DSCR, debt service coverage ratio, is net operating income divided by annual debt service (principal plus interest). A DSCR of 1.0 means the property exactly covers its debt payments. A 1.25x means it generates 25% more income than it needs. Most commercial lenders in the U.S. require a minimum of 1.25x; CMBS and life company lenders often underwrite to 1.30 to 1.35x. DSCR is lenders' primary cash flow stress test: it tells them how much income cushion exists before the loan goes into default. For a NYC retail deal, NOI swings with vacancy and rent bumps, so a DSCR that looks comfortable at origination can tighten quickly if an anchor tenant doesn't renew. Station CRM tracks retail lease expirations and tenant closings that can affect property income across NYC.
DSCR differs from LTV in an important way. LTV is a size constraint, how much of the property's value you're borrowing. DSCR is a cash flow constraint, whether the property generates enough income to service that debt. You can have a 60% LTV loan that still fails the DSCR test if the building has high vacancy.
Lender benchmarks in practice
The standard 1.25x DSCR minimum is common, but lenders apply it differently depending on loan type, market, and property quality.
Community and regional banks: 1.20 to 1.25x minimum, sometimes 1.15x for strong sponsors. More flexibility on assumptions.
SBA 7(a) and 504: 1.25x global, meaning the borrower's total income from all sources must cover all debt obligations at 1.25x.
CMBS / conduit lenders: 1.25 to 1.35x on the subject property. Underwriting is standardized and inflexible.
Life companies and insurance lenders: Conservative, often 1.30 to 1.40x, but with lower rates for high-quality assets.

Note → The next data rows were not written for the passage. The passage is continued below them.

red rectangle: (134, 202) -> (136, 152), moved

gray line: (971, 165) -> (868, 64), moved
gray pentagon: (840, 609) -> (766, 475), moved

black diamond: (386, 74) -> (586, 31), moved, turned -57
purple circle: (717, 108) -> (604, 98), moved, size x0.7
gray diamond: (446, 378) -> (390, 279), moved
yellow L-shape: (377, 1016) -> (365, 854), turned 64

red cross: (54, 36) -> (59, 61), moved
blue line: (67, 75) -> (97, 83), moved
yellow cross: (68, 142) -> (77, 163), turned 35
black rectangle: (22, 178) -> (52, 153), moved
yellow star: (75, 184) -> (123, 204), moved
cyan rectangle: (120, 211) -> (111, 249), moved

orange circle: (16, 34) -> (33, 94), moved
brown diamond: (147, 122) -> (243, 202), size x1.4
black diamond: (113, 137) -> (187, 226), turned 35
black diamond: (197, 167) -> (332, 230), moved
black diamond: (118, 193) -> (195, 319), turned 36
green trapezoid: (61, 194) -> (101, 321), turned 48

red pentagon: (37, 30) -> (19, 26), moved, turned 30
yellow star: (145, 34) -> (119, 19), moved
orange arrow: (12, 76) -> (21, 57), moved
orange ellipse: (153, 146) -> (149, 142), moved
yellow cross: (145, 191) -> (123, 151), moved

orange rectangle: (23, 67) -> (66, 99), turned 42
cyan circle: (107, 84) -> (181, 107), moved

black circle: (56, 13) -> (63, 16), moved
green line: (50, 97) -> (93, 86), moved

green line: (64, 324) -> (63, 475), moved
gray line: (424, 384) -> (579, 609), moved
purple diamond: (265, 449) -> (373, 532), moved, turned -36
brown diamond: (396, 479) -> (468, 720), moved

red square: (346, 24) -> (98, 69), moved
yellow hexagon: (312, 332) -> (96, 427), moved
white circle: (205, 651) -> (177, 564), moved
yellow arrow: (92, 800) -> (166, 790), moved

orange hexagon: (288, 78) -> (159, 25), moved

Bridge lenders: Often 1.0 to 1.10x or interest-only, but with higher rates and shorter terms. Used for transitional properties.
Worked example
A retail building in Jackson Heights has an NOI of $195,000. The buyer is putting down 35% on a $2.8M purchase, so they need a $1.82M loan. At 6.5% over 25 years, annual debt service is roughly $146,000.
DSCR = $195,000 ÷ $146,000 = 1.34x. That passes at most banks. But if vacancy runs higher and NOI drops to $170,000, DSCR falls to 1.16x, below most conventional thresholds. The difference between qualifying and not qualifying is one tenant not renewing.
This is why lenders stress-test NOI. And why brokers who understand DSCR can have a more honest conversation with buyers about what they can actually finance.